All of these values are outside the critical value range, some by a large margin. We can use the ‘Cumulative Distribution Function’ (CDF) to determine the percentile of the t-score and from that derive its p-value. If the t-score is greater than 0, we have to subtract the percentile from 1 in order to compute the p-value correctly (97.5 percentile leaves 2.5% of the right tail from 1). Since we are running a two-tail test (accounting for probability ranges on both sides of a distribution), the value needs to be multiplied by 2 for an accurate p-value.

Running the code below computes the p-value for each correlation.

def p_value(t_score,n,f):
    if t_score > 0:
        return 1.0 - t(n-f).cdf(t_score)
    else:
        return t(n-f).cdf(t_score)

p_values = [p_value(t_score, cal_data['target'].size, len(cal_data['data'].columns)+1)*2 for t_score in t_scores]
metrics['p_value'] = p_values
metrics

The stronger the correlation between the feature and the target (positive or negative) the further from zero the t-score is and the more likely it will be outside the critical value range. The further outside the critical value range, the lower the p-value (probability correlation is equal to 0/due to chance). All of the correlations have a p-value far below 0.05 (5%), meaning the correlations are certainly not by chance.

Now that we know all of our correlations are significant, we can trust these numbers and use them to determine which features we will use in the regression model.

Collinearity

Above we discussed how the median income, house age, and average rooms seem to be strongly correlated with the median house value. The only other feature that seems to have a strong correlation with the target is the latitude location of the block group, having a negative correlation of around -0.14. You might be asking yourself why the latitude shows a much stronger (triple) correlation than the longitude. While it’s possible that latitude has a much stronger influence on the median house value than longitude, it’s not probable.

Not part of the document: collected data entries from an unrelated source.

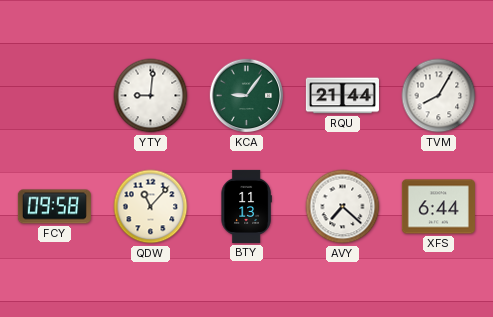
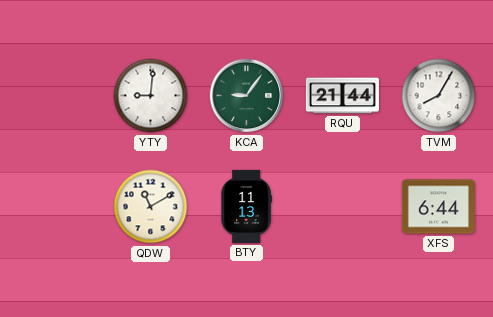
FCY: 09:58 -> none
QDW: 11:07 -> 11:10
AVY: 7:22 -> none
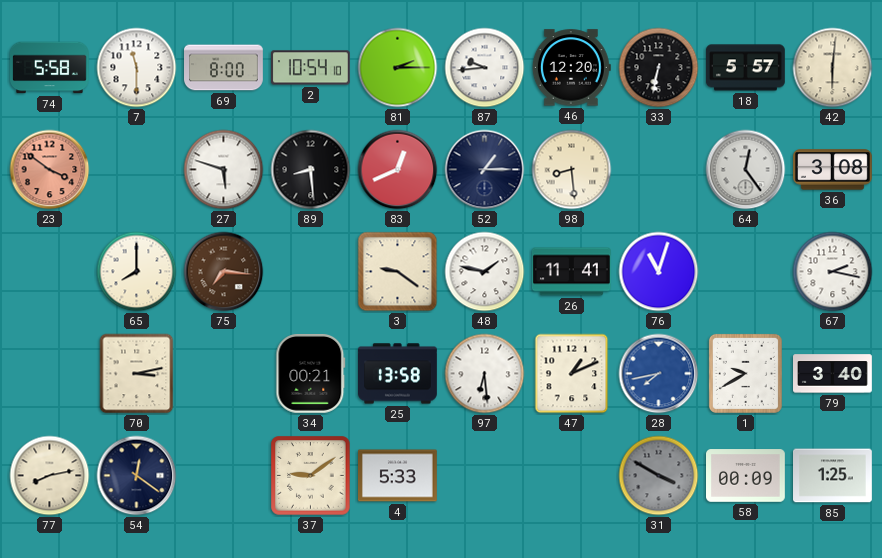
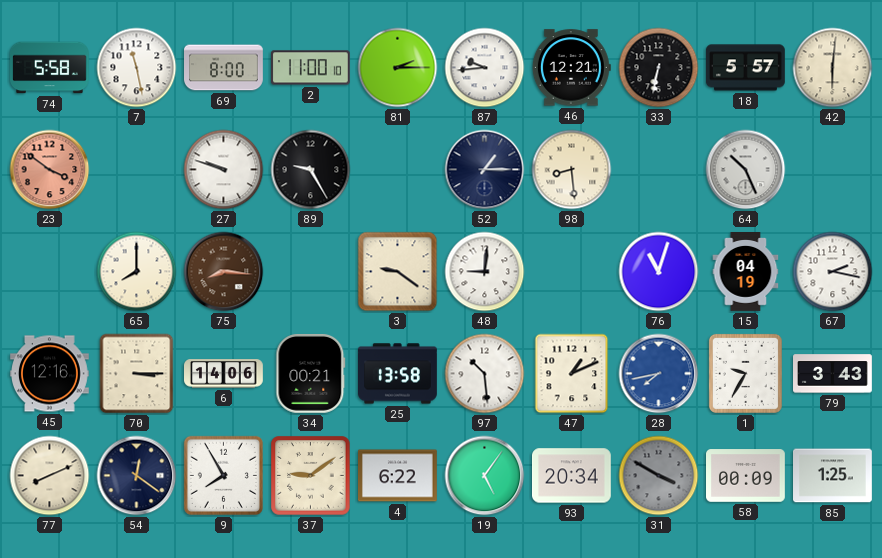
7: 11:30 -> 11:28
2: 10:54 -> 11:00
46: 12:20 -> 12:21
27: 5:48 -> 9:48
89: 8:29 -> 9:25
83: 12:41 -> none
64: 12:24 -> 10:26
36: 3:08 -> none
75: 7:16 -> 8:16
48: 1:47 -> 9:01
26: 11:41 -> none
15: none -> 04:19
45: none -> 12:16
70: 3:13 -> 3:15
6: none -> 14:06
97: 6:29 -> 10:29
1: 9:40 -> 9:35
79: 3:40 -> 3:43
77: 8:13 -> 8:11
9: none -> 7:55
4: 5:33 -> 6:22
19: none -> 5:06
93: none -> 20:34
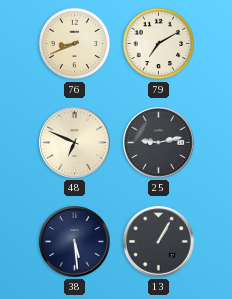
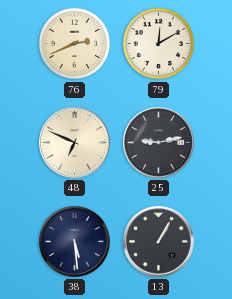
76: 8:41 -> 2:41
79: 7:10 -> 12:10
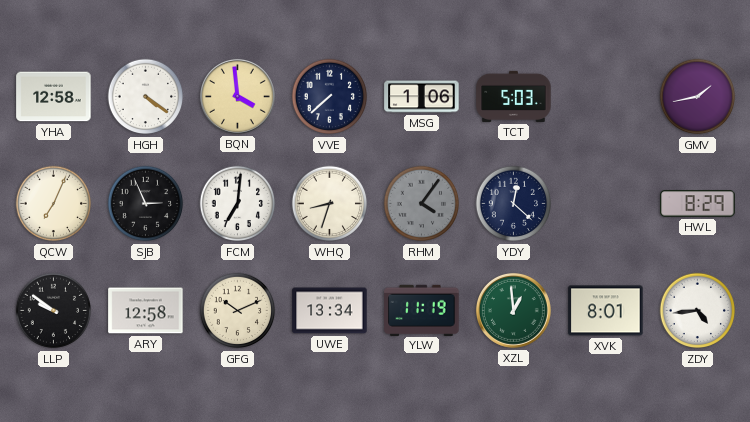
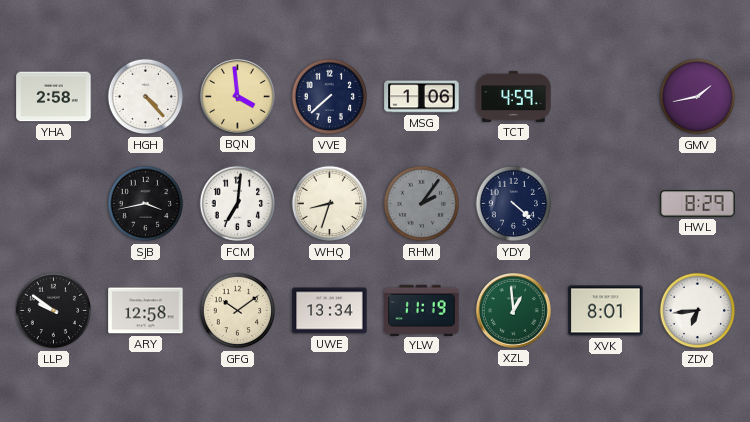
YHA: 12:58 -> 2:58
HGH: 4:21 -> 4:23
TCT: 5:03 -> 4:59
QCW: 7:04 -> none
SJB: 2:56 -> 3:43
RHM: 4:06 -> 2:06
YDY: 12:22 -> 4:22
GFG: 10:11 -> 10:09
ZDY: 4:44 -> 6:44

Remember, regression is a measure of the influence independent variables (features) have on the dependent variable (target), meaning if the value of one independent variable (feature) is changed and all other independent variables (features) remain the same, how does that impact the dependent variable (target). In order for a variable to be independent, it can’t be influenced by another variable. If a variable is influenced by another, that means as one changes, so does the other, and therefore a measure of its influence on the target can’t be correctly calculated. The regression model may still find coefficients that appear to predict the target well, but they will not represent the true influence on the target and will make the model very sensitive to changes (like adding or removing feature variables). Just as we used correlation to determine the influence the feature variables had on the target, so can it be used to determine the influence on each other. Using what's called a correlation matrix, we can determine if two feature variables are related to (influence) each other and therefore not independent of each other. The Pandas library makes this very easy with the corr() method. All we have to do is pass our dataframe of all feature variables and target variable (cal_data[‘frame’]) to the corr() function and display the results using a heatmap (using the Seaborn library).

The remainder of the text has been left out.